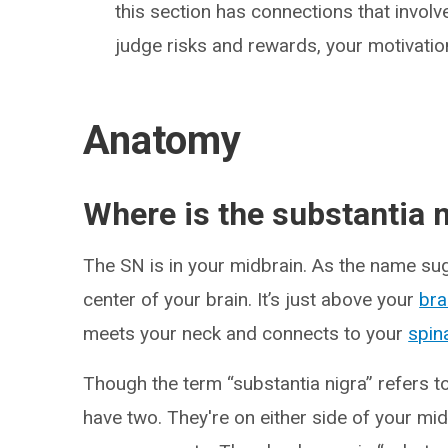
this section has connections that involv
judge risks and rewards, your motivati
Anatomy
Where is the substantia n
The SN is in your midbrain. As the name sugg
center of your brain. It’s just above your
bra
meets your neck and connects to your
spin
Though the term “substantia nigra” refers to
have two. They're on either side of your mid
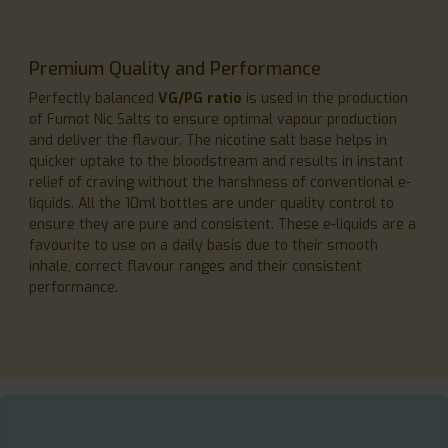
Premium Quality and Performance
Perfectly balanced
VG/PG ratio
is used in the production
of Fumot Nic Salts to ensure optimal vapour production
and deliver the flavour. The nicotine salt base helps in
quicker uptake to the bloodstream and results in instant
relief of craving without the harshness of conventional e-
liquids. All the 10ml bottles are under quality control to
ensure they are pure and consistent. These e-liquids are a
favourite to use on a daily basis due to their smooth
inhale, correct flavour ranges and their consistent
performance.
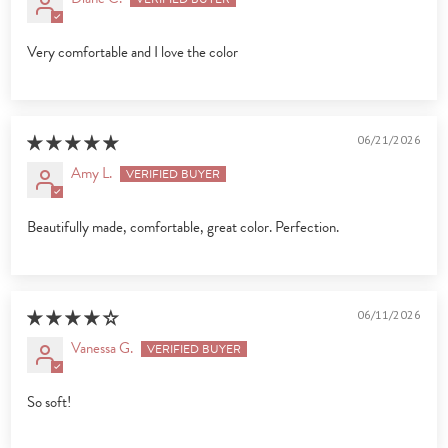
Very comfortable and I love the color
06/21/2026
Amy L.
Beautifully made, comfortable, great color. Perfection.
06/11/2026
Vanessa G.
So soft!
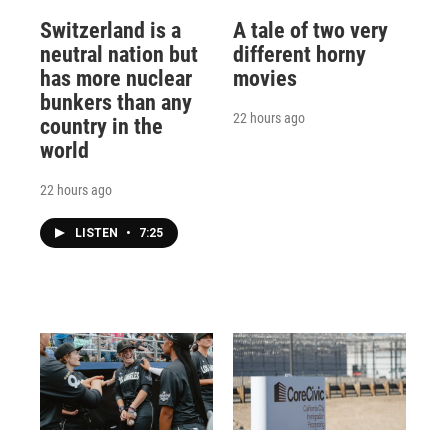
Switzerland is a
A tale of two very
neutral nation but
different horny
has more nuclear
movies
bunkers than any
22 hours ago
country in the
world
22 hours ago
LISTEN
•
7:25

→ **ASSIGNED TASK**:
Reproduce every line in the records above that contains the word "ensure".

→ **TASK SOLUTION**:
of Fumot Nic Salts to ensure optimal vapour production
ensure they are pure and consistent. These e-liquids are a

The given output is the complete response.